Sumur bor tersebut diproyeksikan dapat memenuhi kebutuhan air bersih bagi sekitar 47 kepala keluarga. Yang selama ini kesulitan mendapatkan akses air, terutama saat musim kemarau.
Apresiasi
Kepala Desa Narawita, Holidin, mengapresiasi langkah cepat dan tanggap Polsek Cicalengka mengenai persoalan krisis air bersih ini. Menurutnya, warga Kampung Cicadas selama ini harus berjalan hingga dua kilometer hanya untuk mendapatkan air bersih.
“Alhamdulillah, atas nama masyarakat, kami sangat berterima kasih kepada Polresta Bandung dan khususnya Polsek Cicalengka. Ini bukti nyata perhatian sosial Polri di Hari Bhayangkara ke-79,” ujar Holidin, Senin (23/6/2025).
Ia menambahkan bahwa wilayah tersebut merupakan daerah perbatasan antara Cikancung dan Cicalengka, yang dikenal rawan kekeringan.
Krisis air sudah lama menjadi masalah utama warga. Dan selama ini mereka hanya mengandalkan sumur gali yang kerap kering saat kemarau panjang.
Dalam proses pembangunan sumur, tim sempat menghadapi tantangan teknis. Seperti adanya lapisan batuan keras berupa kaolin dan batu kuarsa.
Namun, pekerjaan tetap dilanjutkan dengan semangat tinggi untuk memastikan kebutuhan air bersih warga terpenuhi.
Holidin juga menyebut, kehadiran sumur bor ini menjadi solusi jangka panjang. Sekaligus membuka harapan baru bagi masyarakat Kampung Cicadas yang selama ini hidup dalam keterbatasan air bersih.

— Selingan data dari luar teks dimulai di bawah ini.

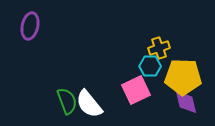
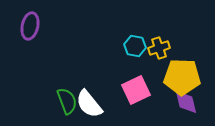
cyan hexagon: moved 15 px left, 20 px up; rotated 10 degrees clockwise
yellow pentagon: moved 1 px left
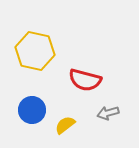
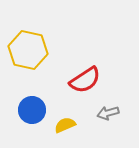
yellow hexagon: moved 7 px left, 1 px up
red semicircle: rotated 48 degrees counterclockwise
yellow semicircle: rotated 15 degrees clockwise
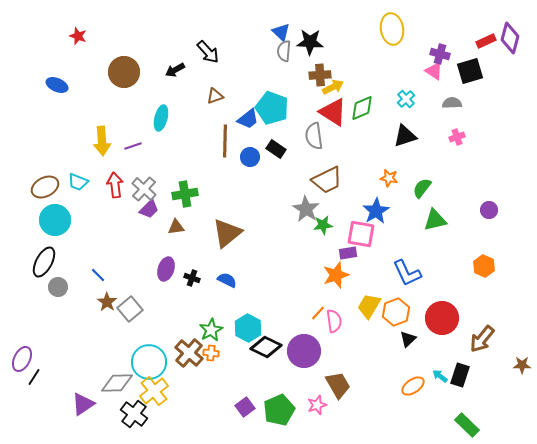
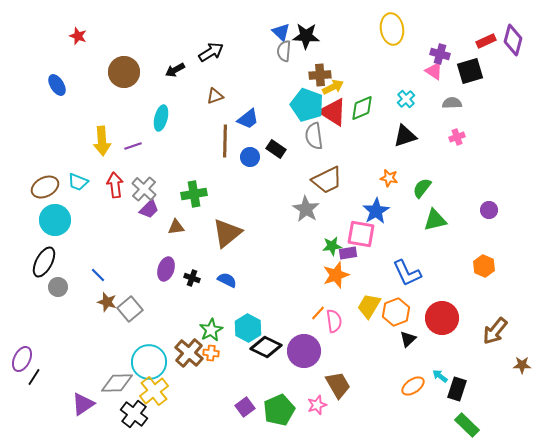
purple diamond at (510, 38): moved 3 px right, 2 px down
black star at (310, 42): moved 4 px left, 6 px up
black arrow at (208, 52): moved 3 px right; rotated 80 degrees counterclockwise
blue ellipse at (57, 85): rotated 35 degrees clockwise
cyan pentagon at (272, 108): moved 35 px right, 3 px up
green cross at (185, 194): moved 9 px right
green star at (323, 225): moved 9 px right, 21 px down
brown star at (107, 302): rotated 18 degrees counterclockwise
brown arrow at (482, 339): moved 13 px right, 8 px up
black rectangle at (460, 375): moved 3 px left, 14 px down
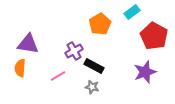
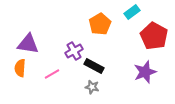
pink line: moved 6 px left, 2 px up
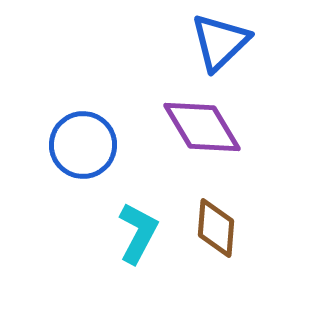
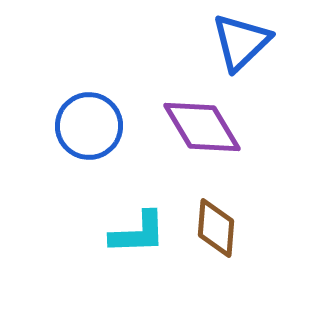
blue triangle: moved 21 px right
blue circle: moved 6 px right, 19 px up
cyan L-shape: rotated 60 degrees clockwise
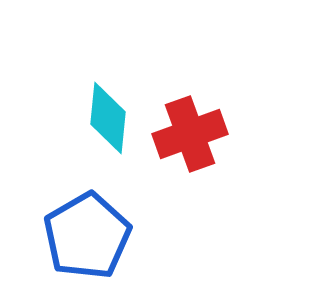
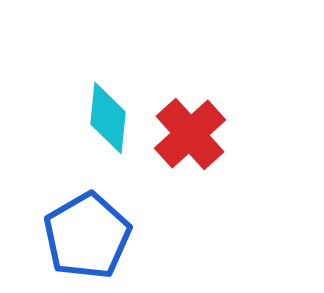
red cross: rotated 22 degrees counterclockwise
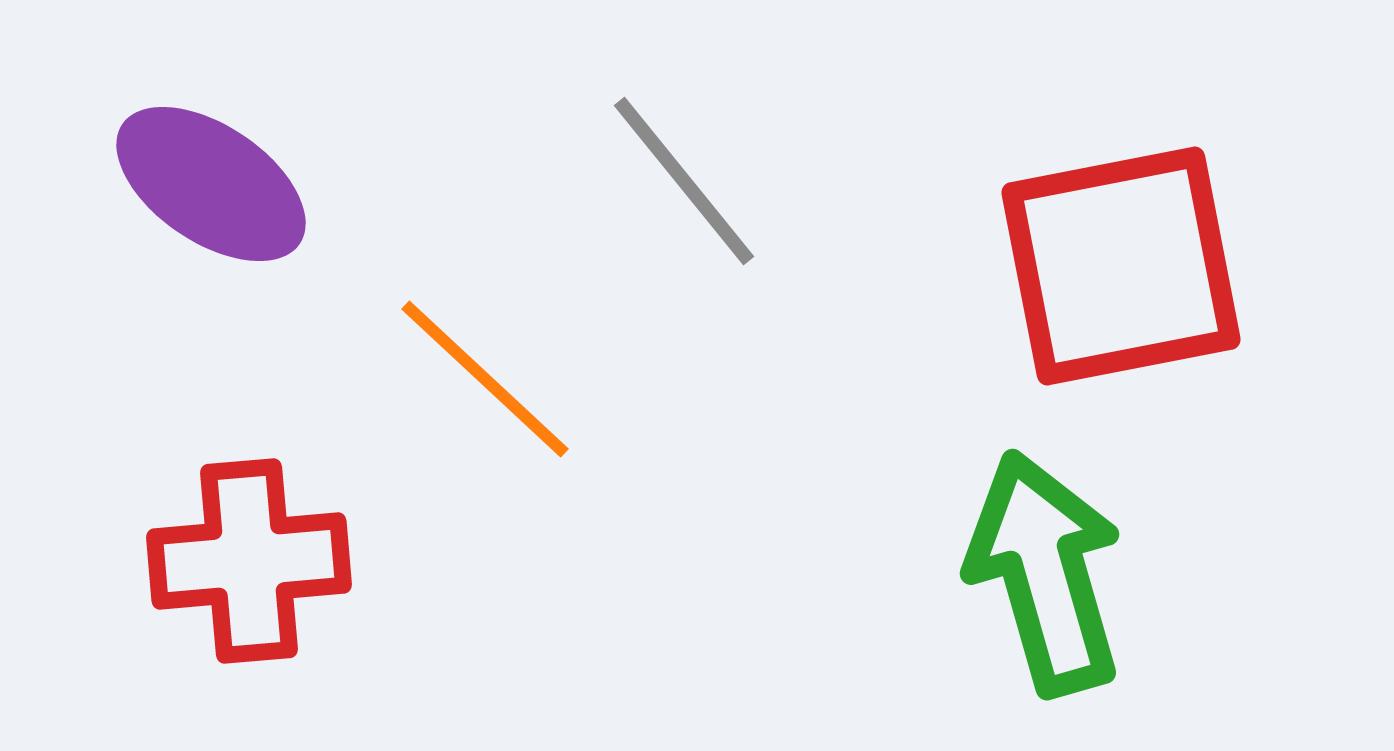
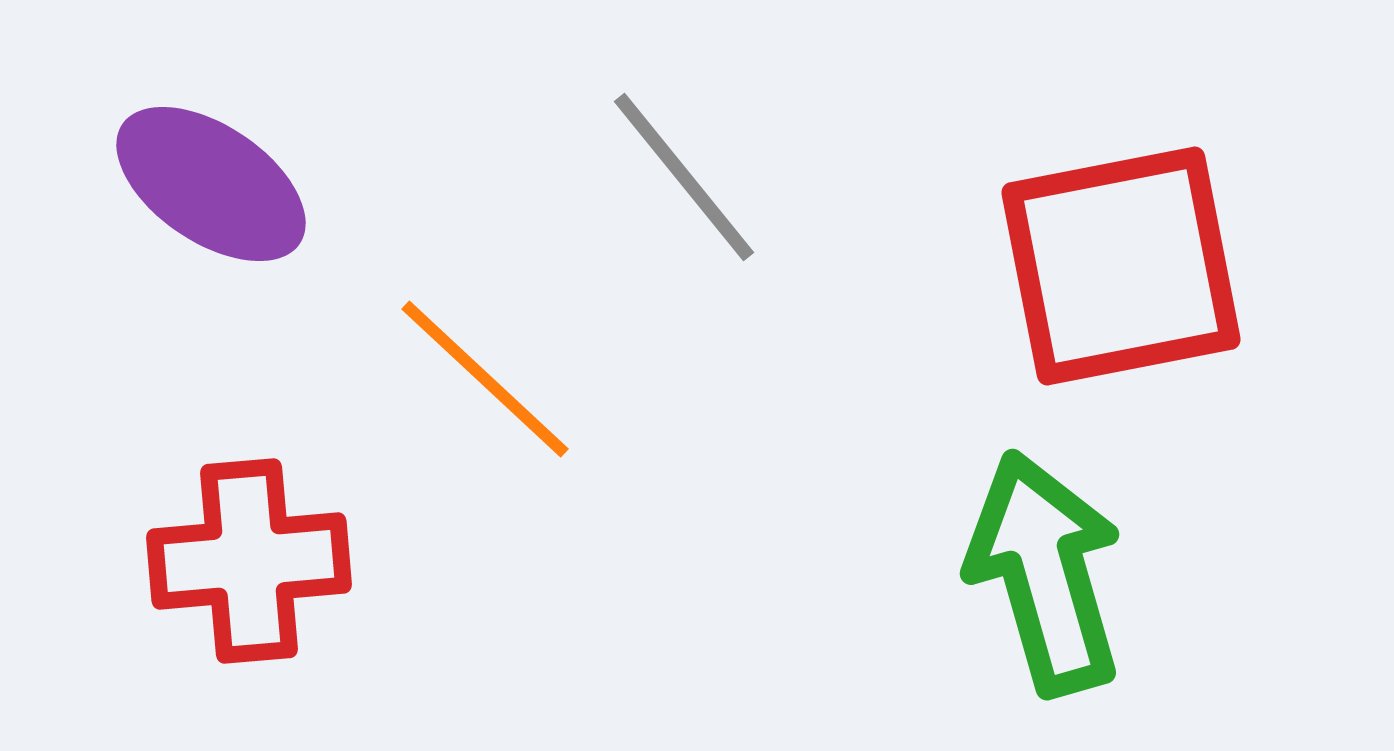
gray line: moved 4 px up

Apresiasi juga datang dari warga, salah satunya Didin. Ia menyampaikan rasa syukurnya atas bantuan yang diberikan oleh aparat kepolisian.

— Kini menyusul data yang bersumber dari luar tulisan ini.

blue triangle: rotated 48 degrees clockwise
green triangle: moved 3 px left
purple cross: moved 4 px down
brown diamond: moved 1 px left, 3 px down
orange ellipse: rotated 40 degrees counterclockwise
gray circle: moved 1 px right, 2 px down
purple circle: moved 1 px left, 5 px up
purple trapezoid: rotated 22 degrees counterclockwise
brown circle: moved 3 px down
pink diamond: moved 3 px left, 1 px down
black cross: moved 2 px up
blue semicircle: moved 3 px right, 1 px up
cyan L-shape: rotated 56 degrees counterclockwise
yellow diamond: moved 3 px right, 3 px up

“Alhamdulillah, saya mengucapkan terima kasih kepada Bapak Kapolresta Bandung dan Bapak Kapolsek yang sudah membuat sumur bor ini. Sangat membantu warga sekitar,” kata Didin.
Dengan adanya inisiatif ini, Polri tidak hanya menunjukkan eksistensinya sebagai pelindung dan pengayom masyarakat. Tetapi juga sebagai mitra yang peduli terhadap kebutuhan dasar warga.
Sumur bor ini diharapkan menjadi titik awal bagi upaya lebih luas dalam menanggulangi persoalan air bersih di daerah rawan kekeringan. (ctk)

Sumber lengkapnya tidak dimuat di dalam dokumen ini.